(Items from a data source)
= = = = = = =
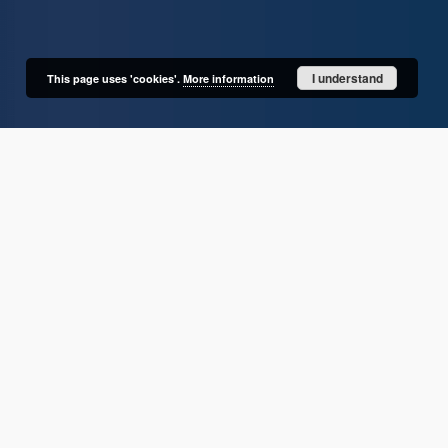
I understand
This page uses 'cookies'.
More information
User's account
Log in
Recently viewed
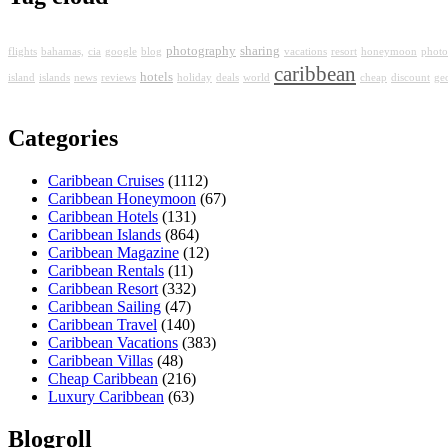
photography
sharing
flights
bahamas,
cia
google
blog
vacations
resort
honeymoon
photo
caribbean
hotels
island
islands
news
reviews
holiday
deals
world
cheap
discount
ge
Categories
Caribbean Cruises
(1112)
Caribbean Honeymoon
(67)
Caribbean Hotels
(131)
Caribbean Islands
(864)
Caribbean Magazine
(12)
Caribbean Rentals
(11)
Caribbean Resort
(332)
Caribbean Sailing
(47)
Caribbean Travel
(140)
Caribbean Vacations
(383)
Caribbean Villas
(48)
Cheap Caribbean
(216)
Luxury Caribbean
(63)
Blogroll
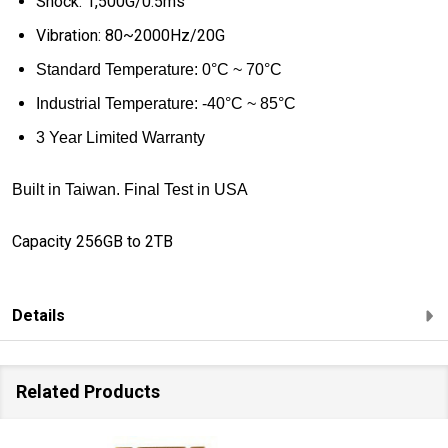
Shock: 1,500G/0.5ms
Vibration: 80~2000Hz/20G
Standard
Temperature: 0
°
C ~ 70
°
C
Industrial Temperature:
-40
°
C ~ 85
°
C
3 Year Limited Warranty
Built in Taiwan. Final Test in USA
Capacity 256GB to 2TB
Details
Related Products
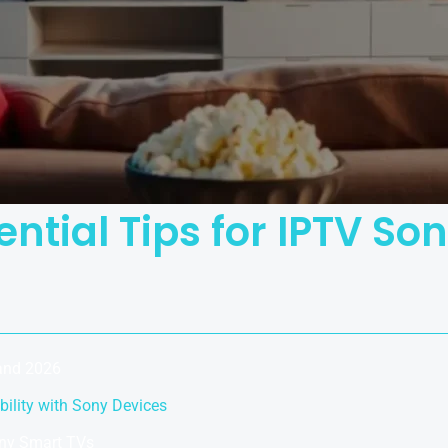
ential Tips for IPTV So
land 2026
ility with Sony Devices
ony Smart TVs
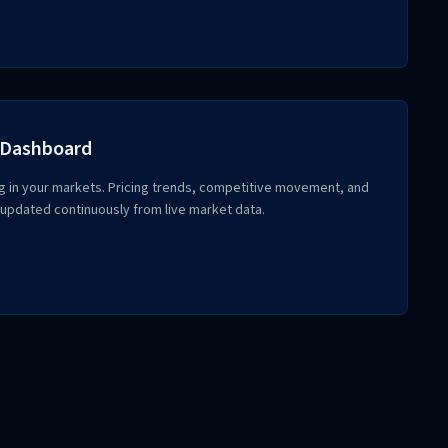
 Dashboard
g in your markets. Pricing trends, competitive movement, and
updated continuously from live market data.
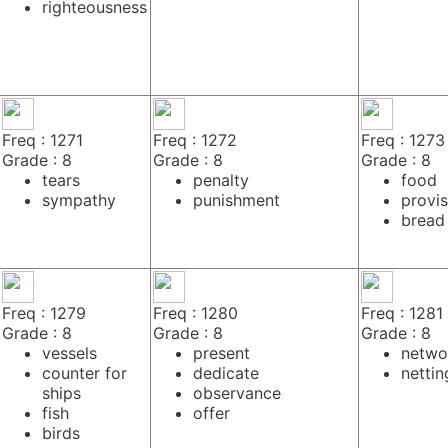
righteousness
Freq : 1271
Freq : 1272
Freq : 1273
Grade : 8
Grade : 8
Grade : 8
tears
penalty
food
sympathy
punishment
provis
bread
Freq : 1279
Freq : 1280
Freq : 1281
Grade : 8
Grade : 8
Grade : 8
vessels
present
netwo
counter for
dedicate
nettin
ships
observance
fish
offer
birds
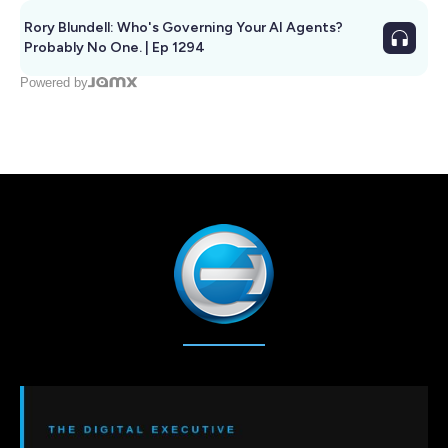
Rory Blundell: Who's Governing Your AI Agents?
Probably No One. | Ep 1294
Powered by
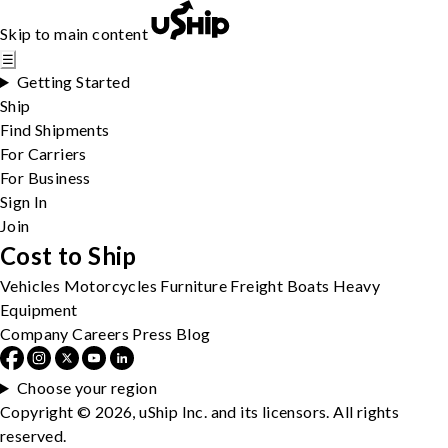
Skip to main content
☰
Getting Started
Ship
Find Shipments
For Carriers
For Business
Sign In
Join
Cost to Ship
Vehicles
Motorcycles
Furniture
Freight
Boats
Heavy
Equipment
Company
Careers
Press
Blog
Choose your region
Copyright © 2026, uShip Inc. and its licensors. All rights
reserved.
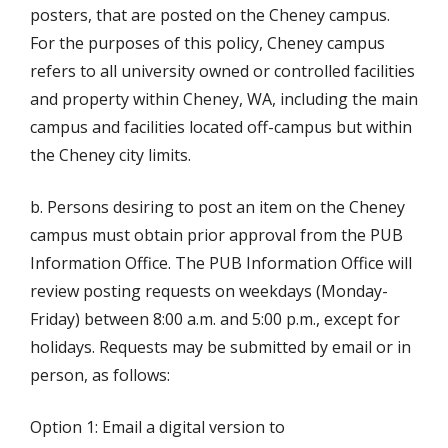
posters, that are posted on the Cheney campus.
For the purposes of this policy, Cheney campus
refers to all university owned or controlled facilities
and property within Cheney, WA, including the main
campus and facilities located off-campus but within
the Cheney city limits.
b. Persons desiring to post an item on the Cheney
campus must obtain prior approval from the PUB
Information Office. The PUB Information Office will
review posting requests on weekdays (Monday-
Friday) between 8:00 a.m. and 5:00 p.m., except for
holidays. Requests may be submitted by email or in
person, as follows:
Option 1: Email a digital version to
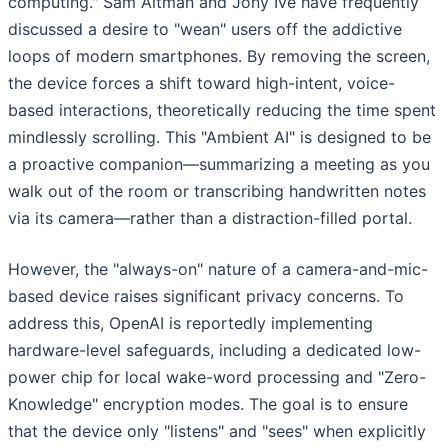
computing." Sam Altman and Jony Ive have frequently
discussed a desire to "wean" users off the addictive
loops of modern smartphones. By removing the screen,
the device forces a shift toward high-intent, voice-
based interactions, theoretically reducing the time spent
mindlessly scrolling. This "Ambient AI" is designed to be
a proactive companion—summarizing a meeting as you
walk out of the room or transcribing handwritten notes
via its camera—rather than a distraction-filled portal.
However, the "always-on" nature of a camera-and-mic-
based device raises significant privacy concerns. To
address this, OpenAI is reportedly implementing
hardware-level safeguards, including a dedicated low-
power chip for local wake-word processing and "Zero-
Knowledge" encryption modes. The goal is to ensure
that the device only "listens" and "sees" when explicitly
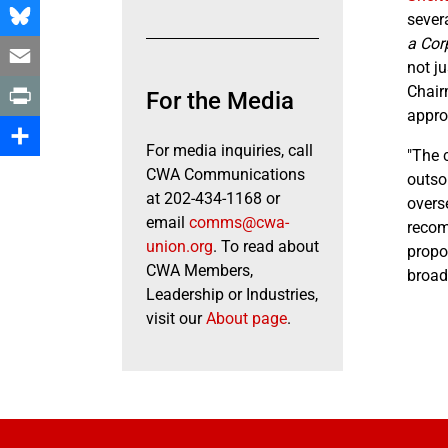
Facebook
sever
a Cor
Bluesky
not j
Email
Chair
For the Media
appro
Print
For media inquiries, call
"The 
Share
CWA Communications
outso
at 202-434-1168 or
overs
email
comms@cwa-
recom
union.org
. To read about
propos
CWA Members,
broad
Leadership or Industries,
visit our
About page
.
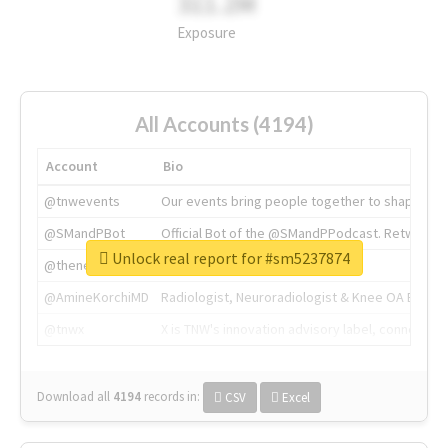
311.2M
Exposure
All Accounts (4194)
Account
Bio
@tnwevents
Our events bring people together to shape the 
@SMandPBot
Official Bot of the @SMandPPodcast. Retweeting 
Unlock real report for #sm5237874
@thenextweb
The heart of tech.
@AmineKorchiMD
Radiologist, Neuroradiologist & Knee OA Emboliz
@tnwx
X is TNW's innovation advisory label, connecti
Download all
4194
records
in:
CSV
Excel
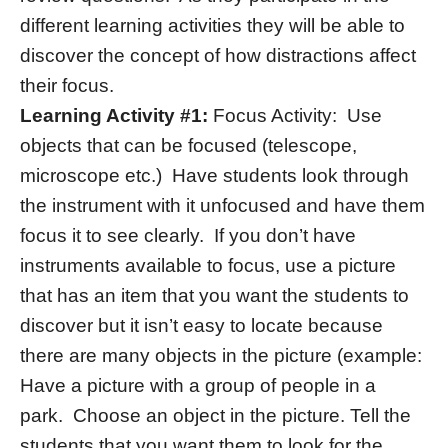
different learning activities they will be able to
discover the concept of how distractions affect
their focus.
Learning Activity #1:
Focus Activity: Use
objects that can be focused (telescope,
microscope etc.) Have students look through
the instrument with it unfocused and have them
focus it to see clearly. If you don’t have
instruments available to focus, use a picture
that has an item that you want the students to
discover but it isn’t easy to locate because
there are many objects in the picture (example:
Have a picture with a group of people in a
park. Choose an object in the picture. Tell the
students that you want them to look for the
= = = = = = =
WHAT THE EXERCISE ASKS: Pictures should be left out when the records above are restated exactly.

OUTPUT FOR THIS EXERCISE:
I understand
This page uses 'cookies'.
More information
User's account
Log in
Recently viewed
photography
sharing
flights
bahamas,
cia
google
blog
vacations
resort
honeymoon
photo
caribbean
hotels
island
islands
news
reviews
holiday
deals
world
cheap
discount
ge
Categories
Caribbean Cruises
(1112)
Caribbean Honeymoon
(67)
Caribbean Hotels
(131)
Caribbean Islands
(864)
Caribbean Magazine
(12)
Caribbean Rentals
(11)
Caribbean Resort
(332)
Caribbean Sailing
(47)
Caribbean Travel
(140)
Caribbean Vacations
(383)
Caribbean Villas
(48)
Cheap Caribbean
(216)
Luxury Caribbean
(63)
Blogroll
Shock: 1,500G/0.5ms
Vibration: 80~2000Hz/20G
Standard
Temperature: 0
°
C ~ 70
°
C
Industrial Temperature:
-40
°
C ~ 85
°
C
3 Year Limited Warranty
Built in Taiwan. Final Test in USA
Capacity 256GB to 2TB
Details
Related Products
ential Tips for IPTV So
land 2026
ility with Sony Devices
ony Smart TVs
 Dashboard
g in your markets. Pricing trends, competitive movement, and
updated continuously from live market data.
righteousness
Freq : 1271
Freq : 1272
Freq : 1273
Grade : 8
Grade : 8
Grade : 8
tears
penalty
food
sympathy
punishment
provis
bread
Freq : 1279
Freq : 1280
Freq : 1281
Grade : 8
Grade : 8
Grade : 8
vessels
present
netwo
counter for
dedicate
nettin
ships
observance
fish
offer
birds
Rory Blundell: Who's Governing Your AI Agents?
Probably No One. | Ep 1294
Powered by
Skip to main content
☰
Getting Started
Ship
Find Shipments
For Carriers
For Business
Sign In
Join
Cost to Ship
Vehicles
Motorcycles
Furniture
Freight
Boats
Heavy
Equipment
Company
Careers
Press
Blog
Choose your region
Copyright © 2026, uShip Inc. and its licensors. All rights
reserved.
posters, that are posted on the Cheney campus.
For the purposes of this policy, Cheney campus
refers to all university owned or controlled facilities
and property within Cheney, WA, including the main
campus and facilities located off-campus but within
the Cheney city limits.
b. Persons desiring to post an item on the Cheney
campus must obtain prior approval from the PUB
Information Office. The PUB Information Office will
review posting requests on weekdays (Monday-
Friday) between 8:00 a.m. and 5:00 p.m., except for
holidays. Requests may be submitted by email or in
person, as follows:
Option 1: Email a digital version to
computing." Sam Altman and Jony Ive have frequently
discussed a desire to "wean" users off the addictive
loops of modern smartphones. By removing the screen,
the device forces a shift toward high-intent, voice-
based interactions, theoretically reducing the time spent
mindlessly scrolling. This "Ambient AI" is designed to be
a proactive companion—summarizing a meeting as you
walk out of the room or transcribing handwritten notes
via its camera—rather than a distraction-filled portal.
However, the "always-on" nature of a camera-and-mic-
based device raises significant privacy concerns. To
address this, OpenAI is reportedly implementing
hardware-level safeguards, including a dedicated low-
power chip for local wake-word processing and "Zero-
Knowledge" encryption modes. The goal is to ensure
that the device only "listens" and "sees" when explicitly
Facebook
sever
a Cor
Bluesky
not j
Email
Chair
For the Media
appro
Print
For media inquiries, call
"The 
Share
CWA Communications
outso
at 202-434-1168 or
overs
email
comms@cwa-
recom
union.org
. To read about
propos
CWA Members,
broad
Leadership or Industries,
visit our
About page
.
311.2M
Exposure
All Accounts (4194)
Account
Bio
@tnwevents
Our events bring people together to shape the 
@SMandPBot
Official Bot of the @SMandPPodcast. Retweeting 
Unlock real report for #sm5237874
@thenextweb
The heart of tech.
@AmineKorchiMD
Radiologist, Neuroradiologist & Knee OA Emboliz
@tnwx
X is TNW's innovation advisory label, connecti
Download all
4194
records
in:
CSV
Excel
different learning activities they will be able to
discover the concept of how distractions affect
their focus.
Learning Activity #1:
Focus Activity: Use
objects that can be focused (telescope,
microscope etc.) Have students look through
the instrument with it unfocused and have them
focus it to see clearly. If you don’t have
instruments available to focus, use a picture
that has an item that you want the students to
discover but it isn’t easy to locate because
there are many objects in the picture (example:
Have a picture with a group of people in a
park. Choose an object in the picture. Tell the
students that you want them to look for the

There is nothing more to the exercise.